▸ Exercise data

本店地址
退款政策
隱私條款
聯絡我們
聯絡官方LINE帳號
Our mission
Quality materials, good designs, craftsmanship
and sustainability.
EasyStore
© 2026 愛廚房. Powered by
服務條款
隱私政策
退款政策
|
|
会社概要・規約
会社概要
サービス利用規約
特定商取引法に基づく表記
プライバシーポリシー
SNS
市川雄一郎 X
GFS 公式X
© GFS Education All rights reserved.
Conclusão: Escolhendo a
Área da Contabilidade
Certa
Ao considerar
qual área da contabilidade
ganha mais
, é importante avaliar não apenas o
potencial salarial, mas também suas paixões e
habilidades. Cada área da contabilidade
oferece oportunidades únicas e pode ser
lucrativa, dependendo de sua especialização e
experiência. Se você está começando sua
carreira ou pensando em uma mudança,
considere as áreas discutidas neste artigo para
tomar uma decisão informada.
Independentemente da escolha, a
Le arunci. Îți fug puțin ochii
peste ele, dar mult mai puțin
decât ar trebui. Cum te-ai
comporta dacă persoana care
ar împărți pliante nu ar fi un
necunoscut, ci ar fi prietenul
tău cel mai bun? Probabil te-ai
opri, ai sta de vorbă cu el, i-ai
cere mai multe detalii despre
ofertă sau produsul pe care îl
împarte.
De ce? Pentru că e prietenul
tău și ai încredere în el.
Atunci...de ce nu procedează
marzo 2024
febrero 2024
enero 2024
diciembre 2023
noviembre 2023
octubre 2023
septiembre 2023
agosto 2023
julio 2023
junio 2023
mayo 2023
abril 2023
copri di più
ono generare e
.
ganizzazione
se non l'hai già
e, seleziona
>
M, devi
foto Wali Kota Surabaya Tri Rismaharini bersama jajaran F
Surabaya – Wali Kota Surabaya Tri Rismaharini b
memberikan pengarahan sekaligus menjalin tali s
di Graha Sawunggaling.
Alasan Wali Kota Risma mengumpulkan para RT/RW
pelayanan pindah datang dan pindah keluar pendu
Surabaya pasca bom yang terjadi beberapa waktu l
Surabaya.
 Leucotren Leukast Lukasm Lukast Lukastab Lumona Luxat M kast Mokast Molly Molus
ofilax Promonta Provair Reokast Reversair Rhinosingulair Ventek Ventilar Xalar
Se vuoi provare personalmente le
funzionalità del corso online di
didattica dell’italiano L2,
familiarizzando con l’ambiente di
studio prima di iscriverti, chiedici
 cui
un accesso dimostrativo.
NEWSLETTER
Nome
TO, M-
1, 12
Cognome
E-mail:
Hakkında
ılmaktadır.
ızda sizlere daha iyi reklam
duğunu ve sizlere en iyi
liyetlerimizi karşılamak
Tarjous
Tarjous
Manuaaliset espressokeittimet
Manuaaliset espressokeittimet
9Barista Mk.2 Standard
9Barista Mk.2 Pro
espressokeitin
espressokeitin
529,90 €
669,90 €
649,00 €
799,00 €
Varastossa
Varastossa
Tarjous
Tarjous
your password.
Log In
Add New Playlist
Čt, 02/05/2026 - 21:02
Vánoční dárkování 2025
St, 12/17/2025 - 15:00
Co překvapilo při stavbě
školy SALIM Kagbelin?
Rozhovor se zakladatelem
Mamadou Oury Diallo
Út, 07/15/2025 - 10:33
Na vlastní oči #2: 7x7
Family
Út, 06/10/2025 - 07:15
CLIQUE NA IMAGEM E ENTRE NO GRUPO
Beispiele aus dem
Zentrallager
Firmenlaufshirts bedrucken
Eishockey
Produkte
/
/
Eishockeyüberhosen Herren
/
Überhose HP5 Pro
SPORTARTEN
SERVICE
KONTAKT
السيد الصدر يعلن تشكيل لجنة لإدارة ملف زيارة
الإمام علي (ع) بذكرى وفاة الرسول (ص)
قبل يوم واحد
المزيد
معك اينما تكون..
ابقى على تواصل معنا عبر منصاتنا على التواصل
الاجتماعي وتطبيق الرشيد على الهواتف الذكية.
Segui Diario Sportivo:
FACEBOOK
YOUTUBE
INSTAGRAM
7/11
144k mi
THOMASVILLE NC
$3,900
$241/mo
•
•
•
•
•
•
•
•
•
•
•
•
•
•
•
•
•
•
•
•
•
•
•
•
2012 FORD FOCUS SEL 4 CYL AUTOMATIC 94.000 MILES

▸ Problem description
Return from the data every line that holds "puțin".

▸ Task response
Le arunci. Îți fug puțin ochii
peste ele, dar mult mai puțin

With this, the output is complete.